By Chris Peck
January 7, 2007
Picture Census numbers say by 2010 or soon there after Greater Memphis is on track to become America’s first large metropolitan area with a majority African-American population.
That headline on the front page of The Commercial Appeal on the last day of 2006 sets the stage — and the challenge — for a next generation of African-American leadership.
In Greater Memphis, it’s going to be your show.
Sure, the region will continue to have both black and white elected officials and leaders of nongovernmental organizations.
But in the years ahead, more and more boards, commissions and councils at every level of public life will reflect the needs, desires and perspectives of the black majority.
That’s the way it should be. Local governance and local decisions need to reflect the local populace.
This consolidation of political power and decision making within the African-American majority poses some new challenges, too.
For example, it will become less easy for African-American politicians to claim that racism and white leadership are the cause of problems faced by the region’s vast underclass — which is largely African-American.
In 10 years will a black Shelby County commissioner be able to say, as Henri Brooks did a few days ago, that Shelby County’s Juvenile Court is akin to a “plantation”?
Already, the Juvenile Court staff is 75 percent African-American. True, the higher-paying jobs of court administration currently are about 72 percent white, but in a decade that likely won’t be the case. Not if the pool of applicants with acceptable qualifications mirrors the shift to a majority African-American populace.
The point isn’t to suggest that Greater Memphis has erased, or will erase, all vestiges of discrimination and unequal opportunity in the workplace or civic life.
Nor would it be prudent to suggest economic and educational disparities between black and white households will disappear because African-Americans suddenly have the majority.
But these disparities will not be, if you will, as black-and-white as they once were.
Research by The Commercial Appeal recently showed, for example, that middle-class African-American household growth now exceeds middle-class white household growth in the region.
This is very good news.
And look at the business pages. Rarely does a week pass without the announcement that a local company or institution has recruited African-American managers and leaders from other parts of the country to work in Memphis.
All this bodes well for the future leadership of the region.
At the same time, as African-Americans take on more leadership roles in the region’s political and social institutions, they must assume more accountability. No excuses allowed for graft, corruption or incompetence.
That’s the other side of being in the driver’s seat. When you have the political power and the ability to set the civic agenda, with that authority comes a big load of responsibility for making things work — in the schools, law enforcement, volunteer agencies, and in business.
A recent news story related to the Memphis Police Department helps underscore the changing responsibility that comes with being in the majority.

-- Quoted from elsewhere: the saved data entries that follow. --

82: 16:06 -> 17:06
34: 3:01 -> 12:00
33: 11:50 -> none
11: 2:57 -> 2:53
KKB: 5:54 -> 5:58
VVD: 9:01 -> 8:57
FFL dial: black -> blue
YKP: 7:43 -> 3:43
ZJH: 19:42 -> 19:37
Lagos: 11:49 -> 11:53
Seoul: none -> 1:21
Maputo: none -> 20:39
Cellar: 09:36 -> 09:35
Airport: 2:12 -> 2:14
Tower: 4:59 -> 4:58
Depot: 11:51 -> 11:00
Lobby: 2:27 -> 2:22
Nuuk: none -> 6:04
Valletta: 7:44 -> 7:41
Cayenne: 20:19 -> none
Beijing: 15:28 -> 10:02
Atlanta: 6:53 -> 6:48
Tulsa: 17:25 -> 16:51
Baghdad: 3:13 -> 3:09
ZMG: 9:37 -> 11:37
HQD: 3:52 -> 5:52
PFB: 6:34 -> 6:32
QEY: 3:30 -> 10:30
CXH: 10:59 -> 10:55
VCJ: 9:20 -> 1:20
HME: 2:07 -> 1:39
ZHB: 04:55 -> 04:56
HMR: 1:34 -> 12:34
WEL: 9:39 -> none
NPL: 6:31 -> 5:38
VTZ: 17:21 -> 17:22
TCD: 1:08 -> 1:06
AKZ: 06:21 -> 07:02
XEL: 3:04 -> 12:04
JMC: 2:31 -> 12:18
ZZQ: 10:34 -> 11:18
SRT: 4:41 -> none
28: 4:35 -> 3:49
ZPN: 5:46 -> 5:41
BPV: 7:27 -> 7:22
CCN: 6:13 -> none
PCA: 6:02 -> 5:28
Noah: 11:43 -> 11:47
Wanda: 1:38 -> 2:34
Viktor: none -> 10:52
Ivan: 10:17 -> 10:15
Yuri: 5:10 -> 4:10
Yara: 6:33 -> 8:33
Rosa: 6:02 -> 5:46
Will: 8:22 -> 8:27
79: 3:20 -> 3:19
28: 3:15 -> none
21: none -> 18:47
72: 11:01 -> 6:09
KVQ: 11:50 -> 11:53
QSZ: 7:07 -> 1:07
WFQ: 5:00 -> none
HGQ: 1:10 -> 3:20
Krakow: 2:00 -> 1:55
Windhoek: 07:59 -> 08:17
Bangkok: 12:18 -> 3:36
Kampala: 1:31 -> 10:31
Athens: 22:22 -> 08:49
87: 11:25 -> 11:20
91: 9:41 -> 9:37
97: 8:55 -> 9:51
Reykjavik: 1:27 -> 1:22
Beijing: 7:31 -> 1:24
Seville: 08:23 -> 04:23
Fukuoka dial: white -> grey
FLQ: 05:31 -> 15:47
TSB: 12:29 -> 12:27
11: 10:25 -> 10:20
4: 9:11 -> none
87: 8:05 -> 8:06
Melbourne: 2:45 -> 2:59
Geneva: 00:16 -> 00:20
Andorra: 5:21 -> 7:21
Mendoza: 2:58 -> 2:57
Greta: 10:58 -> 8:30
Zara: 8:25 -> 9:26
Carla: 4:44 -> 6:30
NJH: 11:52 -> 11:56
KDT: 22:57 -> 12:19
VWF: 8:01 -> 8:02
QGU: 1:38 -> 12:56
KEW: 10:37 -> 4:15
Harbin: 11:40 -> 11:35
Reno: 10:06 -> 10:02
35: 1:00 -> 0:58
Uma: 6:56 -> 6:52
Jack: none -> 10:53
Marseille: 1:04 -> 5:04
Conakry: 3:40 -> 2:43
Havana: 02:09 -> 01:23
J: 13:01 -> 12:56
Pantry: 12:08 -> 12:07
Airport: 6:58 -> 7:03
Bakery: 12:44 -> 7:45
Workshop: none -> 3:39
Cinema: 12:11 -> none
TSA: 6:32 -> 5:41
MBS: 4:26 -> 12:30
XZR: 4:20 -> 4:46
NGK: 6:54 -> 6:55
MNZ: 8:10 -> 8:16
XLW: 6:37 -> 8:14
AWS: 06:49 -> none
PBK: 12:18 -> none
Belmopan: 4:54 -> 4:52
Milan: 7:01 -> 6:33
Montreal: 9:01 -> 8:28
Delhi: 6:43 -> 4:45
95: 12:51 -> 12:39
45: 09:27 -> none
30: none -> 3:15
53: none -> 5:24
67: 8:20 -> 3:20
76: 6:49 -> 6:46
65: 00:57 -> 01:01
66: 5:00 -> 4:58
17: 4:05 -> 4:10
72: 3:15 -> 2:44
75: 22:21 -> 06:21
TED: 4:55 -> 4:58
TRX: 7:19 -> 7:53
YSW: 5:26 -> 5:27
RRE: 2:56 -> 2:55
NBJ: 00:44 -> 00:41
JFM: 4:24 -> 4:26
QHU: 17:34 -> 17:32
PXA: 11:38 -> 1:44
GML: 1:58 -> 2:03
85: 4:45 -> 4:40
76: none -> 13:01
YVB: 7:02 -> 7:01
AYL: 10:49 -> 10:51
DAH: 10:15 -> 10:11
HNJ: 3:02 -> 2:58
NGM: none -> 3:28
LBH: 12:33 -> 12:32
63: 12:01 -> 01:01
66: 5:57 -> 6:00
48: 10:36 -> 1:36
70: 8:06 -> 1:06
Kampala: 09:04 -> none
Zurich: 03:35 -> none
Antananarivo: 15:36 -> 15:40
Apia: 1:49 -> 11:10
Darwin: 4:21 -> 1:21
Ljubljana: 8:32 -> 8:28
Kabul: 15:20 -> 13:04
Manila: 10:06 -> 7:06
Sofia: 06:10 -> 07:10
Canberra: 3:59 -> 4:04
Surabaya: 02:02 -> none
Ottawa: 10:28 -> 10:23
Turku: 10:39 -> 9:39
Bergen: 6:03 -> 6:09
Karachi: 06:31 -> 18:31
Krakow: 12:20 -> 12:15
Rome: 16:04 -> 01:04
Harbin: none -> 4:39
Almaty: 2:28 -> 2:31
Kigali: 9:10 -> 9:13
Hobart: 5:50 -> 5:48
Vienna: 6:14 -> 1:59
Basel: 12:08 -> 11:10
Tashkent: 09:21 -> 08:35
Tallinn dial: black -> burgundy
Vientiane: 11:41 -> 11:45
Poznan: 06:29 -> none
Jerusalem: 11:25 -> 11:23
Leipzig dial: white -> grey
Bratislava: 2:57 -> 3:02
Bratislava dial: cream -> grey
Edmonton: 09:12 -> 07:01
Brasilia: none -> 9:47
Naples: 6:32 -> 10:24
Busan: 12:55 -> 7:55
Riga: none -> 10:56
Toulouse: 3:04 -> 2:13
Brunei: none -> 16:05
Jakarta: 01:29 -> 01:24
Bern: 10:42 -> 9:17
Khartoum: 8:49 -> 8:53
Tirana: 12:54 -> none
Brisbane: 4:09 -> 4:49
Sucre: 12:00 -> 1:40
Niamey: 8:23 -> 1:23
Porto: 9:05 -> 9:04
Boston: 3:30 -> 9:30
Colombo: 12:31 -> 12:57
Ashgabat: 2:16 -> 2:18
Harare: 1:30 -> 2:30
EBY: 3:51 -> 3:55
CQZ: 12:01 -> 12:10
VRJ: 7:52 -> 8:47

Last week, the Memphis City Council decided to junk a requirement that all new police recruits must live within the city limits.
This was right on. Such a residency requirement, designed to ensure a diverse police force and perhaps to give urban black males a leg up in recruiting, isn’t needed when a majority of the population is black. In fact, such a requirement might well reinforce the idea that the black majority can’t fill jobs and needs an extra advantage.
That’s the old world order. In the new world of being an African-American majority metro area, the larger issue that the majority populace — and the white minority, for that matter — cares about is getting the job done. In a majority black metro area, it can’t be about where the officers live, but rather must be about making sure the police department is finding candidates who have the temperament, intelligence and desire to do the job of fighting crime and keeping neighborhoods safe.
So here is the opportunity for Greater Memphis.
We are about to become the first large metropolitan area with a majority African-American population. That hasn’t happened ever in America before.
If we become the model of a well-managed, safe and prosperous city, then we, and the nation, won’t be talking about race in the way that we have so often spoken about it in the past.